▸ **Input for this task**:
▬▬▬

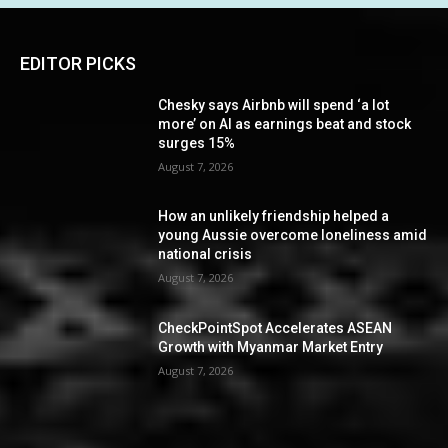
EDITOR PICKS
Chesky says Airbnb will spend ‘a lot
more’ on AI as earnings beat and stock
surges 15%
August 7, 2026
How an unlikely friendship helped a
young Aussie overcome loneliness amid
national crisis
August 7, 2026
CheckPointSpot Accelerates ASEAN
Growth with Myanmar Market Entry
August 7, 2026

▬▬▬

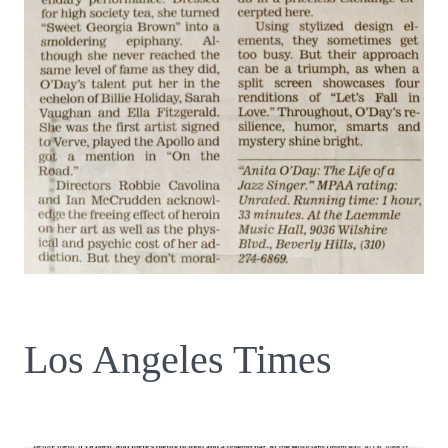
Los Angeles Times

▬▬▬

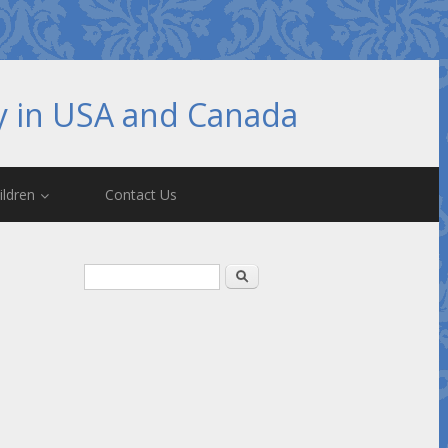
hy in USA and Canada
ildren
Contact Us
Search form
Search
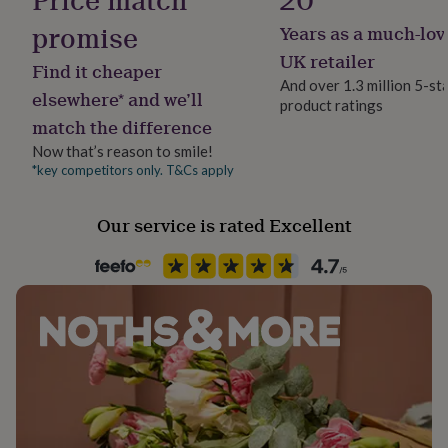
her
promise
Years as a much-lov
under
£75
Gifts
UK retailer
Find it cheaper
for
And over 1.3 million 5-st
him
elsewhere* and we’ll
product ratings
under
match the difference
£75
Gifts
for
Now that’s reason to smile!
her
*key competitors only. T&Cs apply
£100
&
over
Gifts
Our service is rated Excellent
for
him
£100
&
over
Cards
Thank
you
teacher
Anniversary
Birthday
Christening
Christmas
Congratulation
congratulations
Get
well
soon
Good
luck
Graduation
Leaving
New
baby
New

▬▬▬

▸ **Task to complete**: Looking at the records above, return exactly the lines from the line with "elsewhere* and we’ll" to the line with "Christening", both ends included.

▸ **Solution**:
elsewhere* and we’ll
product ratings
under
match the difference
£75
Gifts
for
Now that’s reason to smile!
her
*key competitors only. T&Cs apply
£100
&
over
Gifts
Our service is rated Excellent
for
him
£100
&
over
Cards
Thank
you
teacher
Anniversary
Birthday
Christening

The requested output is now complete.